## EXERCISE BRIEF
Of the lines below, reproduce exactly those from the line containing "when working for" to the end, including both the first and the last.

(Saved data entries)
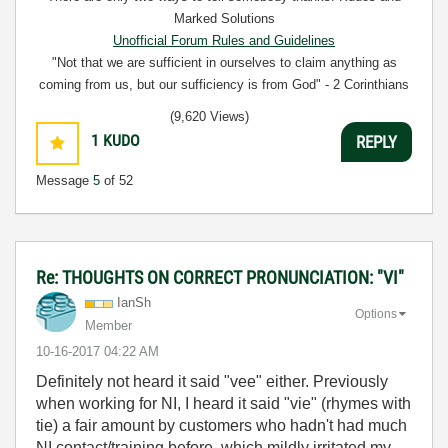
Marked Solutions
Unofficial Forum Rules and Guidelines
"Not that we are sufficient in ourselves to claim anything as
coming from us, but our sufficiency is from God" - 2 Corinthians
3:5
(9,620 Views)
1
KUDO
REPLY
Message
5
of 52
Re: THOUGHTS ON CORRECT PRONUNCIATION: "VI"
IanSh
Options
Member
‎10-16-2017
04:22 AM
Definitely not heard it said "vee" either. Previously
when working for NI, I heard it said "vie" (rhymes with
tie) a fair amount by customers who hadn't had much
NI contact/training before, which mildly irritated my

## FINISHED EXERCISE
when working for NI, I heard it said "vie" (rhymes with
tie) a fair amount by customers who hadn't had much
NI contact/training before, which mildly irritated my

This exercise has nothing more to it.